Section 6: Data processing

Warning View the most recent version.

Archived Content

Information identified as archived is provided for reference, research or recordkeeping purposes. It is not subject to the Government of Canada Web Standards and has not been altered or updated since it was archived. Please "contact us" to request a format other than those available.

Data capture

Since 1994, responses to survey questions are captured directly by the interviewer at the time of the interview using a computerized questionnaire on a lap-top or desktop computer. The computerized questionnaire reduces processing time and costs associated with data entry, transcription errors, and data transmission. The response data are encrypted to ensure confidentiality and sent via modem to the appropriate Statistics Canada Regional Office. From there they are transmitted over a secure line to Ottawa for further processing. Prior to the introduction of computer assisted interviewing (CAI), information was recorded by the interviewer on a paper questionnaire, which was then sent for data capture in the Regional Office before transmission to Ottawa.

Editing

Some editing is done directly at the time of interview. Where the information entered is out of range (too large or small) of expected values, or inconsistent with previous entries, the interviewer is prompted, through message screens on the computer, to modify the information. However, interviewers have the option of bypassing the edits, and of skipping questions if the respondent does not know the answer or refuses to answer. Therefore, the response data are subjected to further edit and imputation processes once they arrive in head office.

The editing and imputation phases of processing involve the identification of logically inconsistent or missing information items, and the modification of such conditions. Since the true value of each entry on the questionnaire is not known, the identification of errors can be done only through recognition of obvious inconsistencies (for example, a 15 year-old respondent who is recorded as having last worked in 1940). If a value is suspicious but reasonable, the erroneous value will find its way into the monthly statistics. For that reason emphasis must be placed on quality controls and interviewer training to ensure that errors are both minimal in number and non-systematic in nature.

Where errors or omissions are detected, the erroneous or missing items are replaced by the imputation of logically consistent values. Such changes are made automatically by the edit and imputation system or through intervention of experts. These changes are based on pre-specified criteria, and may involve the internal logic of the questionnaire, reference to earlier month's information (if available), or the use of similar records to impute one or more values. In all cases, editing changes are recorded and this information is used to assess various aspects of survey performance. These records of errors are also used to advise interviewers of mistakes made in the past in order to avoid repetition of these mistakes in the future.

Industry and occupation coding

In this process, industry and occupation codes are assigned using the respondent's job description on the questionnaire.
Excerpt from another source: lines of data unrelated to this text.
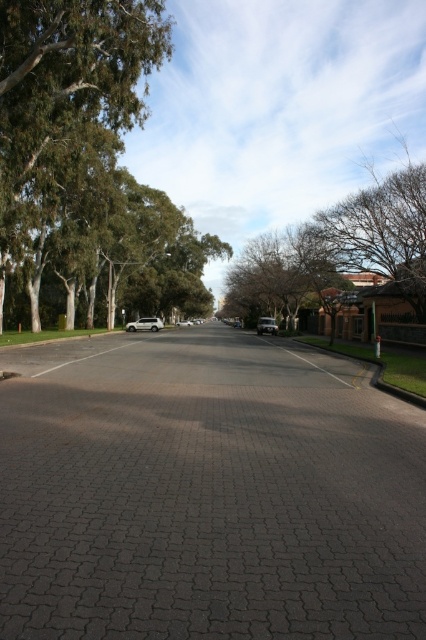 Question: Among these objects, which one is farthest from the camera?

Choices:
 (A) metallic silver sedan at center
 (B) green leafy tree at upper left

Answer: (A)

Question: Which point appears farthest from the camera in this image?

Choices:
 (A) (233, 323)
 (B) (183, 323)

Answer: (A)

Question: Does silver metallic suv at center appear under white matte car at center?

Choices:
 (A) yes
 (B) no

Answer: (A)

Question: Does white painted line at center have a lesser width compared to silver metallic suv at center?

Choices:
 (A) yes
 (B) no

Answer: (A)

Question: Which of the following is the farthest from the observer?

Choices:
 (A) white painted line at center
 (B) silver metallic suv at center

Answer: (B)

Question: Can you confirm if brown leafy tree at upper right is wider than metallic silver sedan at center?

Choices:
 (A) no
 (B) yes

Answer: (B) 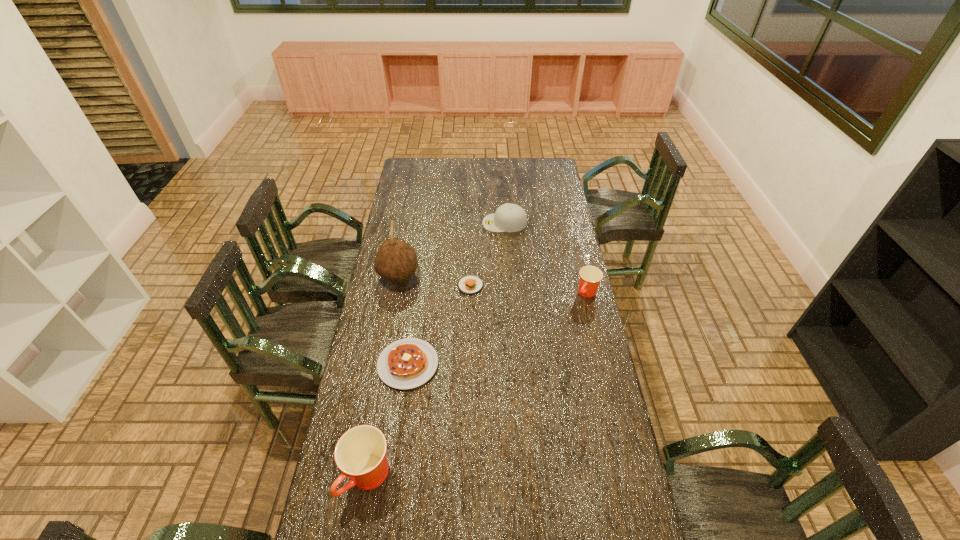 The width and height of the screenshot is (960, 540). I want to click on blank area in the image that satisfies the following two spatial constraints: 1. on the surface of the coconut; 2. on the back side of the food, so click(x=397, y=286).

Where is `vacant area in the image that satisfies the following two spatial constraints: 1. on the surface of the tallest object; 2. on the right side of the right cup`? The width and height of the screenshot is (960, 540). vacant area in the image that satisfies the following two spatial constraints: 1. on the surface of the tallest object; 2. on the right side of the right cup is located at coordinates (396, 293).

Locate an element on the screen. This screenshot has height=540, width=960. free space in the image that satisfies the following two spatial constraints: 1. on the surface of the coconut; 2. on the left side of the food is located at coordinates (397, 286).

Identify the location of vacant region that satisfies the following two spatial constraints: 1. on the back side of the shorter cup; 2. on the surface of the coconut. (584, 277).

Locate an element on the screen. The width and height of the screenshot is (960, 540). vacant point that satisfies the following two spatial constraints: 1. on the front side of the shortest object; 2. on the right side of the rightmost object is located at coordinates (470, 293).

Locate an element on the screen. vacant region that satisfies the following two spatial constraints: 1. on the front-facing side of the farthest object; 2. on the back side of the right cup is located at coordinates (509, 293).

Locate an element on the screen. This screenshot has height=540, width=960. free spot that satisfies the following two spatial constraints: 1. on the front-facing side of the cap; 2. on the front side of the shortest object is located at coordinates (509, 286). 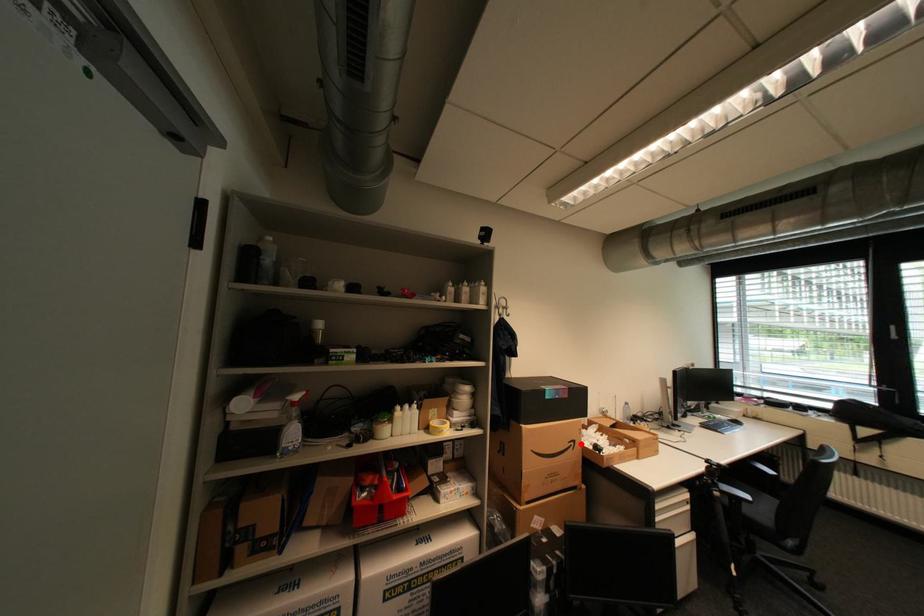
The first step is an attempt to code each record using a computerized procedure. If this is unsuccessful, the coding is performed manually. In both cases, codes assigned are based on the classifications described in the North American Industry Classification System (NAICS 2007) and the National Occupational Classification for Statistics (NOC-S, 2006) manuals.

Creation of derived variables

A number of data items (variables) on the microdata file are derived by combining items on the questionnaire according to classification rules. For example, labour force status is derived from specific combinations of responses to a number of survey questions regarding work activity, status in employment, job search, availability, etc.

Weighting

The sample data are weighted to enable tabulations of estimates at national, provincial, and sub-provincial levels of aggregation.

The sample design determines a certain number of weighting factors to be used in the calculation of the individual weights. The main component is the inverse of the probability of selection, known as the basic weight. For example, in an area where 2 percent of the households are sampled, each household would be assigned a basic weight of 1/.02=50. The basic weight is then adjusted for any sub-sampling due to growth that may have occurred in the area. This weight is then adjusted for non-response and coverage error.

In the LFS, some survey non-response is compensated for by carrying forward last month's data if they are available and appropriate. Any remaining non-response is accounted for by adjusting the weights for the responding households in the same area. This non-response adjustment assumes that the characteristics of the responding households are not significantly different than the non-responding households. To the extent that this assumption is true, non-response will not be a source of bias in the LFS estimates. The weights derived after the non-response adjustments are applied are called the subweights. The final adjustment to the weight is made to correct for coverage errors. The subweights are compared to independently derived estimates of population and adjusted so that the survey estimates of population conform to these control totals. These final weights are used in the LFS tabulations.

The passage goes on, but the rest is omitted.